Furhtermore he added, “Within ASEAN, populations are also growing fast, economic environments are robust, and with solid fundamentals, banks are capable of pursuing the expansion of shariah-compliant services.”
However, Chen rated, translating these favorable conditions into actual growth requires government commitment to developing the Islamic banking sector, hence the importance of the efforts of Malaysia and Indonesia.
Current levels of Islamic financing penetration in the region are
generally low because most governments have not until now actively sought to develop the sector, which has resulted in low levels of public awareness of Islamic banking services and a lack of incentive for banks to devote resources to develop them.
The report notes that Malaysia aims to boost the share of Islamic banking assets in total banking assets to 40 percent by 2020 from 32 percent at the end of August 2018, while Indonesia is seeking to increase the proportion to 15 percent by 2023 from 6 percent at the end of July 2018.

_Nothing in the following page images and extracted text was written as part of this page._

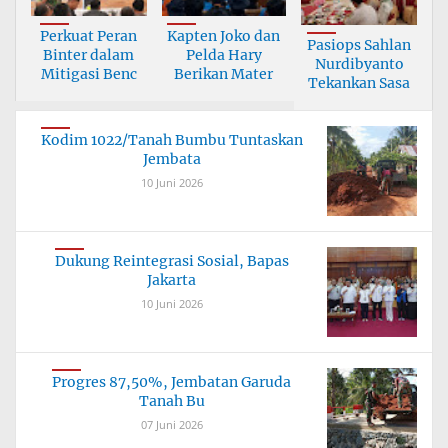
Perkuat Peran
Kapten Joko dan
Pasiops Sahlan
Binter dalam
Pelda Hary
Nurdibyanto
Mitigasi Benc
Berikan Mater
Tekankan Sasa
Kodim 1022/Tanah Bumbu Tuntaskan
Jembata
10 Juni 2026
Dukung Reintegrasi Sosial, Bapas
Jakarta
10 Juni 2026
Progres 87,50%, Jembatan Garuda
Tanah Bu
07 Juni 2026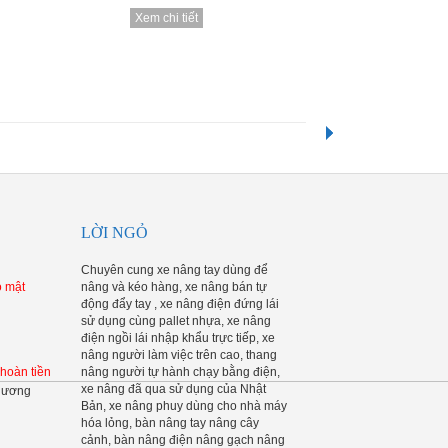
Xem chi tiết
Xem chi tiết
Xem chi ti
Xem chi ti
LỜI NGỎ
Chuyên cung xe nâng tay dùng để
o mật
nâng và kéo hàng, xe nâng bán tự
động đẩy tay , xe nâng điện đứng lái
sử dụng cùng pallet nhựa, xe nâng
điện ngồi lái nhập khẩu trực tiếp, xe
nâng người làm việc trên cao, thang
 hoàn tiền
nâng người tự hành chạy bằng điện,
xe nâng đã qua sử dụng của Nhật
Bản, xe nâng phuy dùng cho nhà máy
hóa lỏng, bàn nâng tay nâng cây
cảnh, bàn nâng điện nâng gạch nâng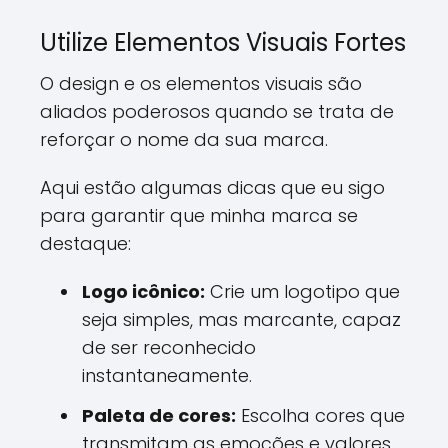
Utilize Elementos Visuais Fortes
O design e os elementos visuais são
aliados poderosos quando se trata de
reforçar o nome da sua marca.
Aqui estão algumas dicas que eu sigo
para garantir que minha marca se
destaque:
Logo icônico:
Crie um logotipo que
seja simples, mas marcante, capaz
de ser reconhecido
instantaneamente.
Paleta de cores:
Escolha cores que
transmitam as emoções e valores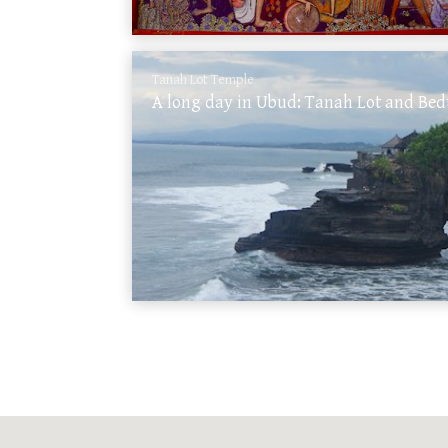
Tanah Lot Temple
A long day in Ubud: Tanah Lot and Be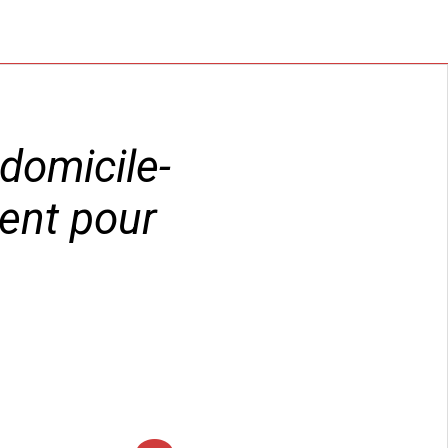
domicile-
ent pour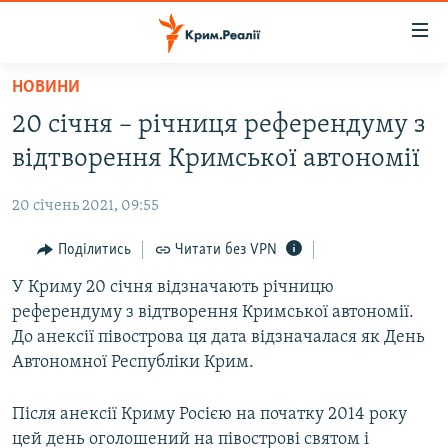
Доступність
посилання
Перейти
НОВИНИ
до
НОВИНИ
20 січня – річниця референдуму з
основного
ВОДА.КРИМ
матеріалу
відтворення Кримської автономії
ВІДЕО ТА ФОТО
Перейти
до
20 січень 2021, 09:55
ПОЛІТИКА
основної
БЛОГИ
Поділитись
Читати без VPN
навігації
Перейти
ПОГЛЯД
У Криму 20 січня відзначають річницю
до
референдуму з відтворення Кримської автономії.
ІНТЕРВ'Ю
пошуку
До анексії півострова ця дата відзначалася як День
ВСЕ ЗА ДЕНЬ
Автономної Республіки Крим.
СПЕЦПРОЕКТИ
Після анексії Криму Росією на початку 2014 року
ЯК ОБІЙТИ БЛОКУВАННЯ
ДЕПОРТАЦІЯ
цей день оголошений на півострові святом і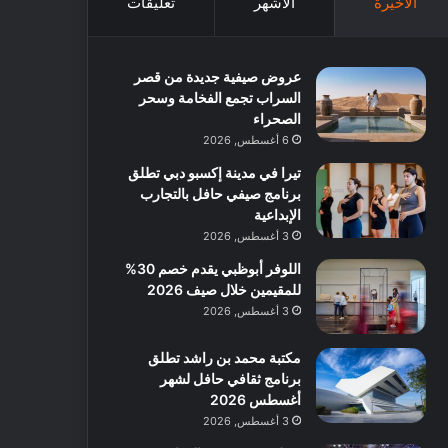
الأخيرة
الأشهر
تعليقات
عروض صيفية جديدة من قصر
السراب تجمع الفخامة وسحر
الصحراء
6 أغسطس, 2026
تيرا في مدينة إكسبو دبي تطلق
برنامج صيفي حافل بالتجارب
الإبداعية
3 أغسطس, 2026
اللوفر أبوظبي يقدم خصم 30%
للمقيمين خلال صيف 2026
3 أغسطس, 2026
مكتبة محمد بن راشد تطلق
برنامج ثقافي حافل لشهر
أغسطس 2026
3 أغسطس, 2026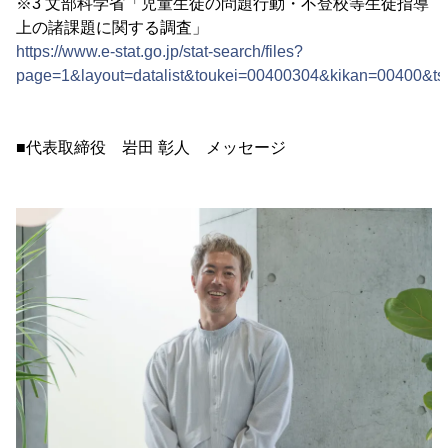
※3 文部科学省「児童生徒の問題行動・不登校等生徒指導
上の諸課題に関する調査」
https://www.e-stat.go.jp/stat-search/files?
page=1&layout=datalist&toukei=00400304&kikan=00400&t
■代表取締役 岩田 彰人 メッセージ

Strong population gains, especially in the prime-age group, in
Muslim-majority ASEAN countries will result in an expansion of core customer bases, while spurring domestic consumption and private sector demand for credit and banking services.
Robust economic environments and the banks’ sound solvency and liquidity positions will help conventional banking groups, which Moody’s believes will continue to lead Islamic banking growth in the region as they have in Malaysia and Indonesia.
Bank asset quality is also generally healthy and notably, nonperforming loan ratios for Islamic banks have been lower than for conventional banks in Malaysia, suggesting Islamic financing has not been a drag on the asset quality of banking groups.
However, Islamic banks in Malaysia have significantly smaller capital bases than conventional banks, although they account for a significant share in total banking assets. The capital gap between the two is much wider in smaller Islamic banking markets in ASEAN, such as Indonesia.